- _ACTION ITEM_:
Transcribe exactly everything in the data below from the line containing "Nos réseaux" down to the line containing "ก่อนเทศกาลสงกรานต์ ประจำปี 2568", both lines included and nothing further.

- _DATA FOR PROCESSING_:
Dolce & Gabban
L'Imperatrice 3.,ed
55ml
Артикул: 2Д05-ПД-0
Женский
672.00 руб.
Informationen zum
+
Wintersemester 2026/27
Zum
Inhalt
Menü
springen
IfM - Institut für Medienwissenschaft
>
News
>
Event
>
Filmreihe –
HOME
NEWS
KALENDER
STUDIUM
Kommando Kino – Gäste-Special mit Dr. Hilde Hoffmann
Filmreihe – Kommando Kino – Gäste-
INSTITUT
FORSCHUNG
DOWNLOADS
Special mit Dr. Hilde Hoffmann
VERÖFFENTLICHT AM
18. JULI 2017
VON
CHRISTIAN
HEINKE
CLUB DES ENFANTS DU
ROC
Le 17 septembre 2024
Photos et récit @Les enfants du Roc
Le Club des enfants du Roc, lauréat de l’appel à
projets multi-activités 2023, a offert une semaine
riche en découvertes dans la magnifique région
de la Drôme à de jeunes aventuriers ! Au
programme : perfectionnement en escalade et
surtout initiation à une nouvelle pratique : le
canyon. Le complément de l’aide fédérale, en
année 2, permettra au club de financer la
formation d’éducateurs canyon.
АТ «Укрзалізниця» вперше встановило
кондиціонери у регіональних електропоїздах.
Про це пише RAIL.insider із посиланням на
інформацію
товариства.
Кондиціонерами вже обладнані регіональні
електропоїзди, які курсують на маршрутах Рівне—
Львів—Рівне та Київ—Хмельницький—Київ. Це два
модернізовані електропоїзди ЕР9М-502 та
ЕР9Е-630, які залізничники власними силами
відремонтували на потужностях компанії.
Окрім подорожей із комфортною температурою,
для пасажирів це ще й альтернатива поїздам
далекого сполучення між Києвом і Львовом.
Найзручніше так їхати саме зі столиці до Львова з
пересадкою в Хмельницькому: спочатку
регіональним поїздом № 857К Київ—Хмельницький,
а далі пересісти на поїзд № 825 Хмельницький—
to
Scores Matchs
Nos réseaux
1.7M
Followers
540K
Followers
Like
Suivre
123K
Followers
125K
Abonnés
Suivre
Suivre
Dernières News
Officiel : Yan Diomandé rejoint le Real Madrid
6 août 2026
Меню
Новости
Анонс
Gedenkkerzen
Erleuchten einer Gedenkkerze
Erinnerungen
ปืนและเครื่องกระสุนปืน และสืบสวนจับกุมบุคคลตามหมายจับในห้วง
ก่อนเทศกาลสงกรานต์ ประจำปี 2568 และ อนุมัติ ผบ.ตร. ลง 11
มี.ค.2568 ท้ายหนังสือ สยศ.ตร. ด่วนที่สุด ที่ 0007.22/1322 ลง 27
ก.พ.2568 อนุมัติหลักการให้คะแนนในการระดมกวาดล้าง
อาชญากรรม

- _EXERCISE RESULT_:
Nos réseaux
1.7M
Followers
540K
Followers
Like
Suivre
123K
Followers
125K
Abonnés
Suivre
Suivre
Dernières News
Officiel : Yan Diomandé rejoint le Real Madrid
6 août 2026
Меню
Новости
Анонс
Gedenkkerzen
Erleuchten einer Gedenkkerze
Erinnerungen
ปืนและเครื่องกระสุนปืน และสืบสวนจับกุมบุคคลตามหมายจับในห้วง
ก่อนเทศกาลสงกรานต์ ประจำปี 2568 และ อนุมัติ ผบ.ตร. ลง 11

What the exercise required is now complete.